Singapore Extends Climate Reporting Deadlines: What It Means for Your Business
If you have been feeling the pressure around climate reporting deadlines, here is some news that might give you a bit of breathing room.
In August 2025, the Accounting and Corporate Regulatory Authority (ACRA) and Singapore Exchange Regulation (SGX RegCo) announced extended timelines for climate reporting requirements. The decision was made to give listed companies and large non-listed companies time to build up their reporting capabilities. The extension took into account the uncertain global economic climate and the wide range of readiness levels across businesses.
So what changed? All listed companies need to report their Scope 1 and Scope 2 greenhouse gas emissions from the financial year starting 1 January 2025. Straits Times Index companies continue to lead, with broader climate disclosures required from FY2025 and Scope 3 emissions from FY2026. For smaller non-STI-listed companies, Scope 3 reporting is voluntary until further notice.

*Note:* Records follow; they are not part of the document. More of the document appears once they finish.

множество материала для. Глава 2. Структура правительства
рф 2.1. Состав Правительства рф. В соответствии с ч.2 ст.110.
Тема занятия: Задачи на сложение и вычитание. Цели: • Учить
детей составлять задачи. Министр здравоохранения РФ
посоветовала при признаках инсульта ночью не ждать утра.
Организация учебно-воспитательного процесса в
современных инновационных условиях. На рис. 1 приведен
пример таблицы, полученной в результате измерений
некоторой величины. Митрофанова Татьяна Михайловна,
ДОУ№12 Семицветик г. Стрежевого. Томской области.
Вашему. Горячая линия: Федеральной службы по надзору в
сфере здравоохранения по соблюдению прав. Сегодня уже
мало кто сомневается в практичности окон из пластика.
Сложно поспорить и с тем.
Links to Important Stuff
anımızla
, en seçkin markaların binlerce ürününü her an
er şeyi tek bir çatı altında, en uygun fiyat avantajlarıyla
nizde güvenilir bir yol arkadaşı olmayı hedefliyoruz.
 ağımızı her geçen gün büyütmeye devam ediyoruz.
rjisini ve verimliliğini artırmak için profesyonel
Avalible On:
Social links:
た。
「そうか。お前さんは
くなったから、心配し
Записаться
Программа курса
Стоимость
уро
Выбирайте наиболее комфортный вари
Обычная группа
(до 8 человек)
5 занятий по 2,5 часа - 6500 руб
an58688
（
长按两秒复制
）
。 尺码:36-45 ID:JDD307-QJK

For large non-listed companies, those with at least S$1 billion in annual revenue and at least S$500 million in total assets, full climate reporting has been pushed back to FY2030, with external assurance required only from FY2032.
The extension is a relief for many. But here is the thing: it is not a free pass to do nothing.
ACRA has been clear that companies should keep strengthening their climate reporting capabilities and show progress. The goal is more meaningful, higher-quality disclosures over time, not just last-minute compliance.
For SMEs watching all of this from the sidelines, the message is still the same. Your larger customers and supply chain partners are already moving. Getting your own sustainability data in order now means you will be ready when the expectations land at your door, and they will.